What you are asked to do :: Please set down exactly the lines from the one that contains "desde la implementación" through the end of the material, leaving out every picture.

Supplied data ::
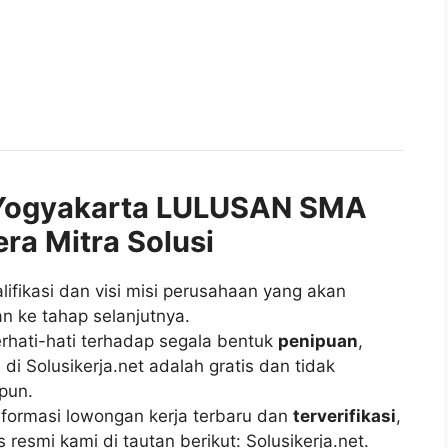
Yogyakarta LULUSAN SMA
ra Mitra Solusi
fikasi dan visi misi perusahaan yang akan
n ke tahap selanjutnya.
rhati-hati terhadap segala bentuk
penipuan
,
di Solusikerja.net adalah gratis dan tidak
pun.
ormasi lowongan kerja terbaru dan
terverifikasi
,
esmi kami di tautan berikut: Solusikerja.net.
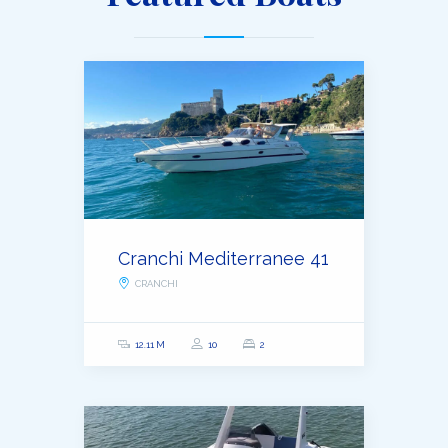
Cranchi Mediterranee 41
CRANCHI
12.11 M
10
2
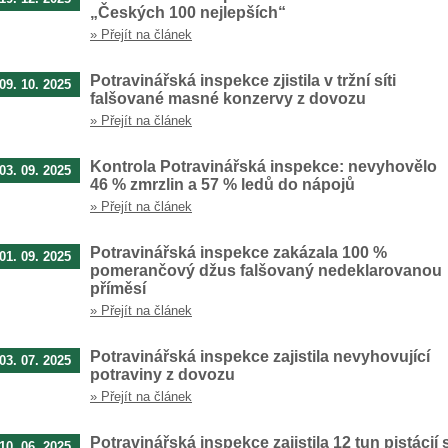
„Českých 100 nejlepších“
» Přejít na článek
Potravinářská inspekce zjistila v tržní síti
09. 10. 2025
falšované masné konzervy z dovozu
» Přejít na článek
Kontrola Potravinářská inspekce: nevyhovělo
03. 09. 2025
46 % zmrzlin a 57 % ledů do nápojů
» Přejít na článek
Potravinářská inspekce zakázala 100 %
01. 09. 2025
pomerančový džus falšovaný nedeklarovanou
příměsí
» Přejít na článek
Potravinářská inspekce zajistila nevyhovující
03. 07. 2025
potraviny z dovozu
» Přejít na článek
Potravinářská inspekce zajistila 12 tun pistácií 
10. 06. 2025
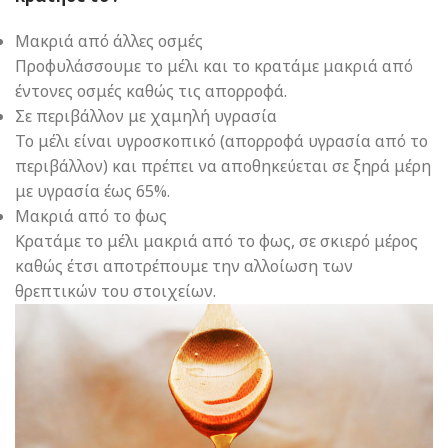
Μακριά από άλλες οσμές
Προφυλάσσουμε το μέλι και το κρατάμε μακριά από
έντονες οσμές καθώς τις απορροφά.
Σε περιβάλλον με χαμηλή υγρασία
Το μέλι είναι υγροσκοπικό (απορροφά υγρασία από το
περιβάλλον) και πρέπει να αποθηκεύεται σε ξηρά μέρη
με υγρασία έως 65%.
Μακριά από το φως
Κρατάμε το μέλι μακριά από το φως, σε σκιερό μέρος
καθώς έτσι αποτρέπουμε την αλλοίωση των
θρεπτικών του στοιχείων.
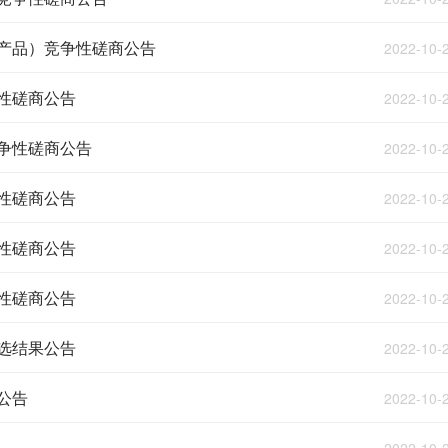
产品）竞争性磋商公告
2022-10-
性磋商公告
2022-10-
争性磋商公告
2022-10-
性磋商公告
2022-10-
性磋商公告
2022-10-
性磋商公告
2022-10-
选结果公告
2022-10-
公告
2022-10-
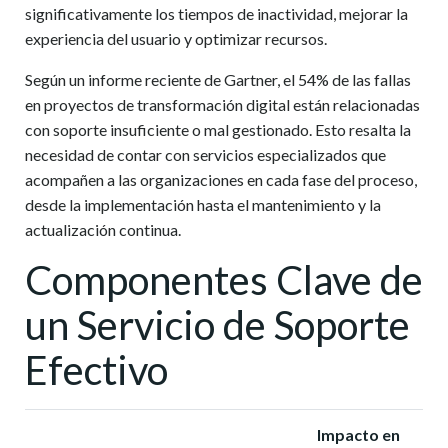
significativamente los tiempos de inactividad, mejorar la
experiencia del usuario y optimizar recursos.
Según un informe reciente de Gartner, el 54% de las fallas
en proyectos de transformación digital están relacionadas
con soporte insuficiente o mal gestionado. Esto resalta la
necesidad de contar con servicios especializados que
acompañen a las organizaciones en cada fase del proceso,
desde la implementación hasta el mantenimiento y la
actualización continua.
Componentes Clave de
un Servicio de Soporte
Efectivo
Impacto en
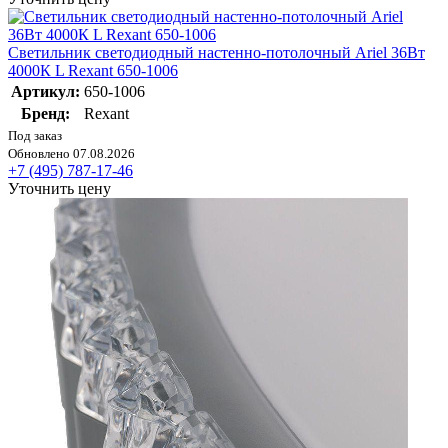
Светильник светодиодный настенно-потолочный Ariel 36Вт
4000К L Rexant 650-1006
Артикул:
650-1006
Бренд:
Rexant
Под заказ
Обновлено 07.08.2026
+7 (495) 787-17-46
Уточнить цену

Result below ::
desde la implementación hasta el mantenimiento y la
actualización continua.
Componentes Clave de
un Servicio de Soporte
Efectivo
Impacto en
Светильник светодиодный настенно-потолочный Ariel 36Вт
4000К L Rexant 650-1006
Артикул:
650-1006
Бренд:
Rexant
Под заказ
Обновлено 07.08.2026
+7 (495) 787-17-46
Уточнить цену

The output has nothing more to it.